(Stored data)

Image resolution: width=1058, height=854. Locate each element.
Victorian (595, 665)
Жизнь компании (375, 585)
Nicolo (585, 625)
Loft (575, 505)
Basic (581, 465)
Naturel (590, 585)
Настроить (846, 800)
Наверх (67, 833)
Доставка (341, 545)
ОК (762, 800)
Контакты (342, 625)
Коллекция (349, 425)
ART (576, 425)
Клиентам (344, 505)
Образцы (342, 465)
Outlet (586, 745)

## [Work task]
Go through the records and copy all of them exactly.

## [Expected answer]
Image resolution: width=1058, height=854. Locate each element.
Victorian (595, 665)
Жизнь компании (375, 585)
Nicolo (585, 625)
Loft (575, 505)
Basic (581, 465)
Naturel (590, 585)
Настроить (846, 800)
Наверх (67, 833)
Доставка (341, 545)
ОК (762, 800)
Контакты (342, 625)
Коллекция (349, 425)
ART (576, 425)
Клиентам (344, 505)
Образцы (342, 465)
Outlet (586, 745)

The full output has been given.